In effect, all you’re doing is making objects bigger and smaller. But Superliminal does this seamlessly such that the size of the object doesn’t appear to have changed until you actually put it down. Suddenly, the cheese-wedge you picked up off the table is now the size of a three-bedroomed bungalow and shakes the ground when you drop it. It’s impressive how you can keep increasing the size of an object without it turning into one big smeared texture. I can only assume Superliminal’s objects have more levels-of-detail than Pac-Man in 4k.

The initial puzzles are all framed around this key mechanic. Make a bunch of child’s building blocks bigger so you can climb up to a higher platform. Make a chess-pawn smaller so you can fit it onto a button in a notch carved out of the wall. It’s worth noting that Superliminal lets you pick up and drop any “active” object at any distance, which is both a necessary component of its perspective-warping play, and important to bear in mind when solving puzzles.

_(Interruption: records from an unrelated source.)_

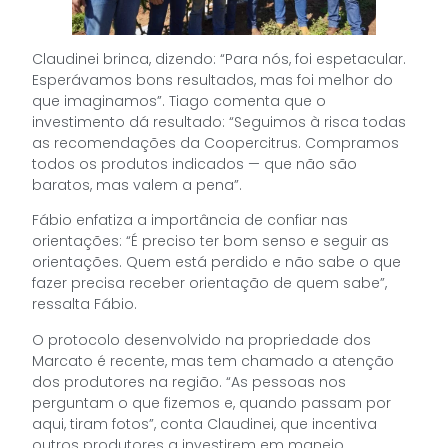
Claudinei brinca, dizendo: “Para nós, foi espetacular.
Esperávamos bons resultados, mas foi melhor do
que imaginamos”. Tiago comenta que o
investimento dá resultado: “Seguimos à risca todas
as recomendações da Coopercitrus. Compramos
todos os produtos indicados — que não são
baratos, mas valem a pena”.
Fábio enfatiza a importância de confiar nas
orientações: “É preciso ter bom senso e seguir as
orientações. Quem está perdido e não sabe o que
fazer precisa receber orientação de quem sabe”,
ressalta Fábio.
O protocolo desenvolvido na propriedade dos
Marcato é recente, mas tem chamado a atenção
dos produtores na região. “As pessoas nos
perguntam o que fizemos e, quando passam por
aqui, tiram fotos”, conta Claudinei, que incentiva
outros produtores a investirem em manejo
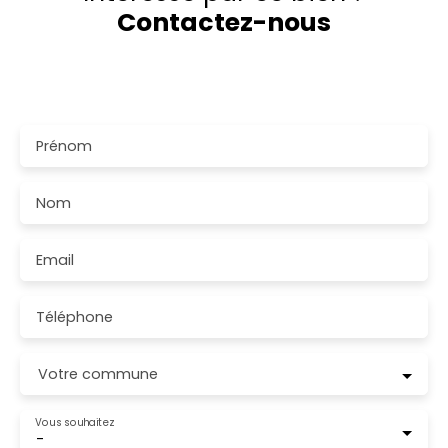
Contactez-nous
Merci de remplir le formulaire, nous reviendrons vers
vous dans les plus brefs délais.
Prénom
Nom
Email
Téléphone
Votre commune
Vous souhaitez
-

Unfortunately, Superliminal quickly runs out of ways to keep “make it bigger/make it smaller” interesting. Or at least, that is how the game’s next half-hour presents, as its following few levels switch the onus away from the core concept to a series of other optical illusions. One involves lining up 2D images in rooms to turn them into 3D objects. One involves Deceptive Dice™. One just involves darkness. All of this is still quite fun, but it feels like the game is awkwardly scrabbling for new ideas rather than layering them into the core puzzling concept. The result is a sense that you’re not getting the game which the opening sequences led you to anticipate.

As it turns out, the perspective-altering puzzles return later in more dramatic form, although Superliminal still never really delves deep enough into its central mechanic for my liking. What doesn’t help is that the range of objects you can interact with is limited. Indeed, more than a few puzzles devolve into clicking on the environment until you find the one thing you can actually interact with. One or two conundrums are downright irritating, including one involving blocked doors that had me ready to put my fist through the screen.

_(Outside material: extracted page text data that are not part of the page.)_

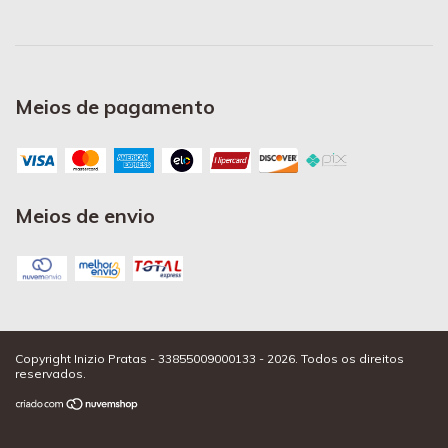
Meios de pagamento
Meios de envio
Copyright Inizio Pratas - 33855009000133 - 2026. Todos os direitos
reservados.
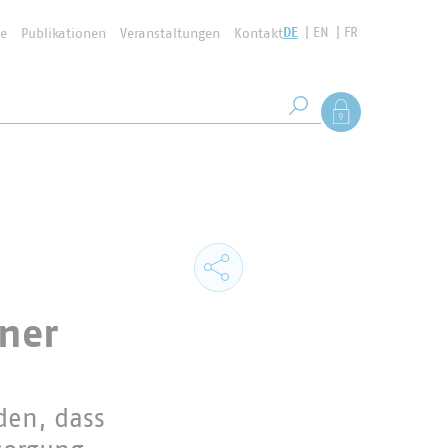
DE
EN
FR
se
Publikationen
Veranstaltungen
Kontakt
Suchbegriff
Als Mitglied anmel
Suche starten
lner
den, dass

But like Portal, it’s the storytelling and theme that take centre-stage through the mid-to-late game, and what maintains its quality even when the puzzles start to wobble. Superliminal shares that same light-hearted, goofy humour, right down to the AI tannoy announcements that explain potential death-scenarios in the way a supermarket might announce an in-store discount. The game is filled with gently chucklesome gags, some of which are scripted while others are visual and environmental. The choking, wheezing noise fire-extinguishers make when they run out of CO2 made me giggle every time, as did the weekly cafeteria menu in the game’s nightmare sequences that read “MURDERMURDERMURDERMURDERMURDERMURDER BEANS.”

Beneath this jokey veneer, however, Superliminal exhorts a genuinely positive and wholesome message about problem-solving and not giving up. As you progress through the game, you’ll stumble upon reassuring audio-logs from Glenn Pierce. Initially these are played for laughs, but gradually they become more earnest, and you come to realise the game really does have something to say about how to approach difficult situations in life, that its whole notion about viewing problems from new perspectives is not just a clever mechanical gimmick, but the whole point.

I also want to applaud Superliminal’s closing half-hour, which rivals Remedy’s Control for its beautiful slideshow of surrealist imagery. In these final sequences, the whole structure of the game is deliberately broken down, leading you through these warped, twisting black-and-white spaces where the level logic becomes truly strange and dreamlike. It’s a wonderful denouement, striking and memorable in all the right ways.

Good as is concept it, Superliminal’s lack of puzzling depth means it doesn’t quite reach the same heights as Valve two mind-bending masterpieces. That said, it is consistently enjoyable, frequently funny, and ends on a proper high. If you’re looking for a good way to spend a cold winter evening, you could do far worse than this.